- Coat of arms: Gryf
- Born: 1529 Liśnik Duży
- Died: 1614 (aged 84–85) Liśnik Duży
- Noble family: Otwinowski

= Erazm Otwinowski =

Polish writer (1529–1614)

Erazm Otwinowski (1529–1614) was a Polish Renaissance poet, Calvinist and Socinian activist.

Born at Liśnik Duży, Poland to a noble family. He was sent as a boy to the Wiśnicz Castle where he received his early education. There he came in contact with Protestants. Later he served for a Polish magnate Stanisław Tęczyński (important propagator of Reformation in Poland) as secretary and diplomat. Tęczyński sent him with many diplomatic missions abroad (e.g. to Turkey, Sweden, and Denmark).
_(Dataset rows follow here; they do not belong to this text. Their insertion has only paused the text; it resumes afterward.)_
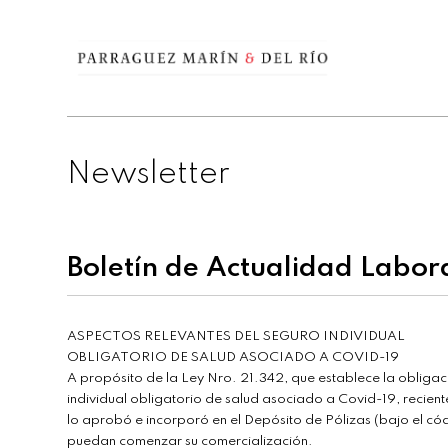
Newsletter
Boletín de Actualidad Labor
ASPECTOS RELEVANTES DEL SEGURO INDIVIDUAL
OBLIGATORIO DE SALUD ASOCIADO A COVID-19
A propósito de la Ley Nro. 21.342, que establece la obliga
individual obligatorio de salud asociado a Covid-19, recie
lo aprobó e incorporó en el Depósito de Pólizas (bajo el 
puedan comenzar su comercialización.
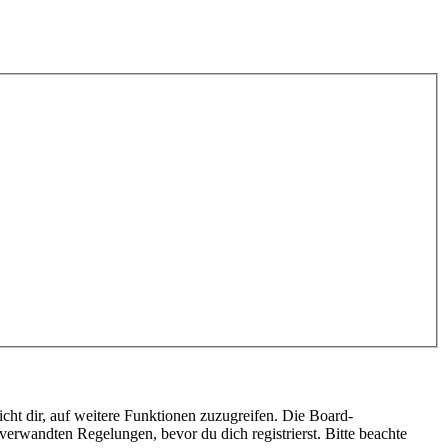
cht dir, auf weitere Funktionen zuzugreifen. Die Board-
erwandten Regelungen, bevor du dich registrierst. Bitte beachte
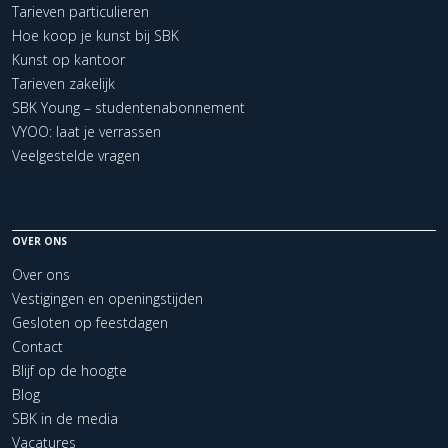
Tarieven particulieren
Hoe koop je kunst bij SBK
Kunst op kantoor
Tarieven zakelijk
SBK Young – studentenabonnement
VYOO: laat je verrassen
Veelgestelde vragen
OVER ONS
Over ons
Vestigingen en openingstijden
Gesloten op feestdagen
Contact
Blijf op de hoogte
Blog
SBK in de media
Vacatures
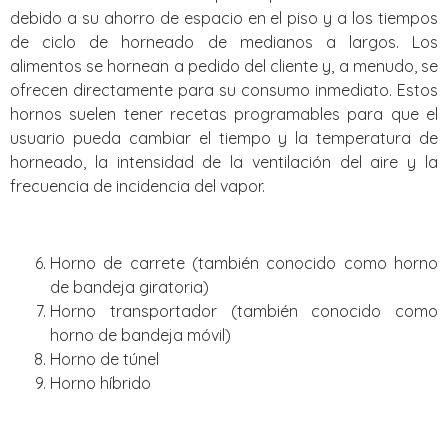
debido a su ahorro de espacio en el piso y a los tiempos
de ciclo de horneado de medianos a largos. Los
alimentos se hornean a pedido del cliente y, a menudo, se
ofrecen directamente para su consumo inmediato. Estos
hornos suelen tener recetas programables para que el
usuario pueda cambiar el tiempo y la temperatura de
horneado, la intensidad de la ventilación del aire y la
frecuencia de incidencia del vapor.
Horno de carrete (también conocido como horno
de bandeja giratoria)
Horno transportador (también conocido como
horno de bandeja móvil)
Horno de túnel
Horno híbrido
In 1555 Otwinowski adopted Calvinism, but after 1570 until his death became an ardent supporter of the nontrinitarian Polish Brethren Church. In 1564 he became famous because of his public “blasphemy” against the Catholic doctrine of Transubstantiation during the Corpus Christi procession in Lublin.

After Tęczyński’s death in 1561, Otwinowski returned to Poland for good, where he remained active as a humanist, theologian, and Renaissance poet. He wrote numerous Polish-language verse forms (many were lost afterwards) based on biblical, social, and erotic motives. He died in poverty in his estate in Liśnik Duży.

==Bibliography==
- Piotr Wilczek, Erazm Otwinowski. Pisarz ariański, Gnome Books, Katowice, 1994
- Stanisław Tworek, Z dziejów powiatu kraśnickiego: Materiały z sesji naukowej. Z zagadnień reformacji w powiecie kraśnickim. - UMCS Lublin.
- Stanisław Kot, Erazm Otwinowski, poeta – dworzanin i pisarz różnowierczy [in:] „Reformacja w Polsce”, band 6.